----- GIVEN DATA -----
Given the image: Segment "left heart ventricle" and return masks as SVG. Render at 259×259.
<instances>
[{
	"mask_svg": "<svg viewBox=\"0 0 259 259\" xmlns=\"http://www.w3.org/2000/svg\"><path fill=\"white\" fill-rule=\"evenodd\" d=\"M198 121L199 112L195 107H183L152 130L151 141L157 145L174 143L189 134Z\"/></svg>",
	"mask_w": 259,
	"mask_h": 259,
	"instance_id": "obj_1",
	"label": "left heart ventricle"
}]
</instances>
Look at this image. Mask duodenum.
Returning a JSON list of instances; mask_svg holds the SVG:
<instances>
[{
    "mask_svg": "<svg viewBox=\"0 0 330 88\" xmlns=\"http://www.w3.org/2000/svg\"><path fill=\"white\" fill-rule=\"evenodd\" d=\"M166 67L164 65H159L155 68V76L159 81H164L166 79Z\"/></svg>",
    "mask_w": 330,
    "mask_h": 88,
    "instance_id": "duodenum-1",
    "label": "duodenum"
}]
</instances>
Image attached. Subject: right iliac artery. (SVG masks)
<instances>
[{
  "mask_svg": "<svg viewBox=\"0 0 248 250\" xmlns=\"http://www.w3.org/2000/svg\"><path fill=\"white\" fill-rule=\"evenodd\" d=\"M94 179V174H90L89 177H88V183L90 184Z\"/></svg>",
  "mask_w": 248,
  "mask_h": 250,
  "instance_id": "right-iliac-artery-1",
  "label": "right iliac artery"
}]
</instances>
-----
→ **WHAT IS REQUIRED**: The answer must be the line containing "Image attached. Subject: right" and every line after it through the end of the records, repeated exactly.

→ **EXERCISE RESULT**:
Image attached. Subject: right iliac artery. (SVG masks)
<instances>
[{
  "mask_svg": "<svg viewBox=\"0 0 248 250\" xmlns=\"http://www.w3.org/2000/svg\"><path fill=\"white\" fill-rule=\"evenodd\" d=\"M94 179V174H90L89 177H88V183L90 184Z\"/></svg>",
  "mask_w": 248,
  "mask_h": 250,
  "instance_id": "right-iliac-artery-1",
  "label": "right iliac artery"
}]
</instances>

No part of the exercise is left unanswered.